In terms of cl 50(2)(b) and (e), whilst no information was provided by the Council on the amount of comparable accommodation lost in the locality, the applicant’s research indicated that there are 12 boarding houses in Coogee and that 687 boarding rooms have been approved in recent times in the Randwick LGA, with most operational or under construction, more than compensating for the 12 rooms lost in this application. However, as required by cl 50(3), sufficient comparable accommodation was not considered to be available, as the average vacancy rate as defined in cl 50(3) was determined by the Real Estate Institute of NSW to be 1.9% and therefore less than 3%.
In terms of cl 50(2)(c), as the boarding rooms were all occupied by people on tourist or student visas who tend to stay 6-12 months, it was unlikely that there would be any adverse social or economic effects on the general community;
In terms of cl 50(2)(d), the applicant offered to pay the bond of displaced boarding house occupants to assist them in securing alternative accommodation as this was likely their biggest cost in moving;
In terms of cl 50(2)(f), a BCA Compliance Report was prepared which addressed the boarding house’s compliance with the BCA, including fire safety requirements. A structural engineering report was also prepared. In essence, these reports indicated that upgrade works were required to make the building structurally sound and for compliance with the BCA, including with the relevant fire safety requirements.
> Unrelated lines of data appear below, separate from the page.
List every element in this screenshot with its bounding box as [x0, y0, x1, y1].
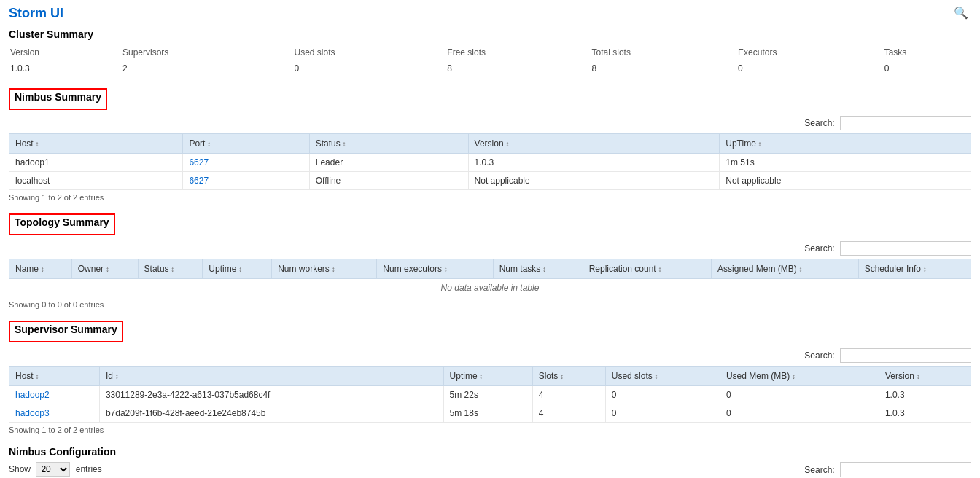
nimbus-version: Not applicable [468, 172, 720, 190]
topology-search-label: Search: [804, 243, 834, 254]
topology-no-data: No data available in table [9, 279, 971, 297]
supervisor-col-host[interactable]: Host [9, 367, 100, 386]
cell-free-slots: 8 [446, 60, 590, 77]
nimbus-port: 6627 [183, 172, 309, 190]
nimbus-config-search-input[interactable] [840, 462, 971, 477]
nimbus-config-section: Nimbus Configuration Show 20 50 100 entr… [9, 446, 971, 478]
supervisor-used-mem: 0 [720, 404, 879, 423]
nimbus-uptime: Not applicable [720, 172, 971, 190]
cell-version: 1.0.3 [9, 60, 121, 77]
nimbus-search-input[interactable] [840, 116, 971, 130]
topology-col-replication[interactable]: Replication count [583, 259, 711, 279]
topology-col-num-tasks[interactable]: Num tasks [493, 259, 583, 279]
supervisor-search-input[interactable] [840, 348, 971, 363]
supervisor-id: b7da209f-1f6b-428f-aeed-21e24eb8745b [99, 404, 443, 423]
topology-col-assigned-mem[interactable]: Assigned Mem (MB) [712, 259, 859, 279]
topology-col-name[interactable]: Name [9, 259, 72, 279]
nimbus-col-version[interactable]: Version [468, 134, 720, 154]
supervisor-col-id[interactable]: Id [99, 367, 443, 386]
table-row: hadoop3 b7da209f-1f6b-428f-aeed-21e24eb8… [9, 404, 971, 423]
supervisor-col-slots[interactable]: Slots [532, 367, 605, 386]
topology-col-uptime[interactable]: Uptime [203, 259, 272, 279]
supervisor-summary-title-box: Supervisor Summary [9, 321, 123, 342]
show-label: Show [9, 464, 31, 474]
supervisor-col-version[interactable]: Version [879, 367, 971, 386]
supervisor-col-used-mem[interactable]: Used Mem (MB) [720, 367, 879, 386]
cluster-summary-table: Version Supervisors Used slots Free slot… [9, 44, 971, 77]
supervisor-used-slots: 0 [605, 386, 720, 404]
col-executors: Executors [736, 44, 883, 60]
topology-search-bar: Search: [9, 241, 971, 256]
nimbus-summary-title: Nimbus Summary [15, 91, 101, 103]
cell-tasks: 0 [883, 60, 971, 77]
cell-total-slots: 8 [591, 60, 737, 77]
nimbus-config-search-label: Search: [804, 465, 834, 475]
supervisor-uptime: 5m 22s [443, 386, 532, 404]
col-version: Version [9, 44, 121, 60]
topology-no-data-row: No data available in table [9, 279, 971, 297]
cell-supervisors: 2 [121, 60, 293, 77]
nimbus-col-uptime[interactable]: UpTime [720, 134, 971, 154]
cell-used-slots: 0 [292, 60, 446, 77]
topology-col-num-workers[interactable]: Num workers [272, 259, 377, 279]
supervisor-summary-title: Supervisor Summary [15, 324, 117, 335]
supervisor-col-uptime[interactable]: Uptime [443, 367, 532, 386]
nimbus-status: Offline [309, 172, 468, 190]
cluster-summary-title: Cluster Summary [9, 28, 971, 40]
topology-col-num-executors[interactable]: Num executors [377, 259, 493, 279]
topology-summary-title: Topology Summary [15, 216, 109, 228]
nimbus-summary-title-box: Nimbus Summary [9, 88, 107, 110]
supervisor-showing-text: Showing 1 to 2 of 2 entries [9, 426, 971, 434]
topology-col-status[interactable]: Status [138, 259, 203, 279]
topology-col-owner[interactable]: Owner [71, 259, 138, 279]
app-title: Storm UI [9, 6, 971, 21]
col-total-slots: Total slots [591, 44, 737, 60]
supervisor-host: hadoop3 [9, 404, 100, 423]
topology-summary-title-box: Topology Summary [9, 213, 115, 235]
nimbus-showing-text: Showing 1 to 2 of 2 entries [9, 193, 971, 202]
table-row: localhost 6627 Offline Not applicable No… [9, 172, 971, 190]
topology-col-scheduler[interactable]: Scheduler Info [858, 259, 971, 279]
entries-label: entries [76, 464, 102, 474]
cell-executors: 0 [736, 60, 883, 77]
supervisor-search-bar: Search: [9, 348, 971, 363]
nimbus-host: localhost [9, 172, 183, 190]
supervisor-used-mem: 0 [720, 386, 879, 404]
topology-summary-section: Topology Summary Search: Name Owner Stat… [9, 213, 971, 309]
supervisor-host: hadoop2 [9, 386, 100, 404]
supervisor-used-slots: 0 [605, 404, 720, 423]
table-row: hadoop2 33011289-2e3a-4222-a613-037b5ad6… [9, 386, 971, 404]
nimbus-host: hadoop1 [9, 154, 183, 172]
supervisor-version: 1.0.3 [879, 404, 971, 423]
supervisor-col-used-slots[interactable]: Used slots [605, 367, 720, 386]
supervisor-summary-table: Host Id Uptime Slots Used slots Used Mem… [9, 366, 971, 423]
col-tasks: Tasks [883, 44, 971, 60]
col-supervisors: Supervisors [121, 44, 293, 60]
col-used-slots: Used slots [292, 44, 446, 60]
supervisor-uptime: 5m 18s [443, 404, 532, 423]
nimbus-col-status[interactable]: Status [309, 134, 468, 154]
nimbus-summary-section: Nimbus Summary Search: Host Port Status … [9, 88, 971, 202]
supervisor-search-label: Search: [804, 350, 834, 361]
show-select[interactable]: 20 50 100 [36, 462, 70, 477]
nimbus-uptime: 1m 51s [720, 154, 971, 172]
nimbus-config-title: Nimbus Configuration [9, 446, 971, 458]
nimbus-summary-table: Host Port Status Version UpTime hadoop1 … [9, 133, 971, 190]
supervisor-version: 1.0.3 [879, 386, 971, 404]
cluster-summary-section: Cluster Summary Version Supervisors Used… [9, 28, 971, 77]
supervisor-slots: 4 [532, 404, 605, 423]
supervisor-id: 33011289-2e3a-4222-a613-037b5ad68c4f [99, 386, 443, 404]
nimbus-port: 6627 [183, 154, 309, 172]
topology-showing-text: Showing 0 to 0 of 0 entries [9, 300, 971, 309]
topology-search-input[interactable] [840, 241, 971, 256]
search-icon: 🔍 [954, 6, 968, 20]
nimbus-status: Leader [309, 154, 468, 172]
table-row: hadoop1 6627 Leader 1.0.3 1m 51s [9, 154, 971, 172]
nimbus-col-port[interactable]: Port [183, 134, 309, 154]
nimbus-version: 1.0.3 [468, 154, 720, 172]
nimbus-search-label: Search: [804, 118, 834, 128]
supervisor-slots: 4 [532, 386, 605, 404]
topology-summary-table: Name Owner Status Uptime Num workers Num… [9, 259, 971, 297]
nimbus-col-host[interactable]: Host [9, 134, 183, 154]
supervisor-summary-section: Supervisor Summary Search: Host Id Uptim… [9, 321, 971, 434]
A subsequent quantity surveyor’s report (the QS report) indicated it would cost in the order of $1m to carry out the recommended works to ensure compliance (Exhibit R);
In terms of cl 50(2)(g), which deals with any condition requiring the payment of a contribution to mitigate the reduction of affordable housing, the determination of or requirement for such a contribution is dealt with under clause 51 of the SEPP, which I will deal with shortly; and
In terms of cl 50(2)(h), a valuation had been prepared (Exhibit S).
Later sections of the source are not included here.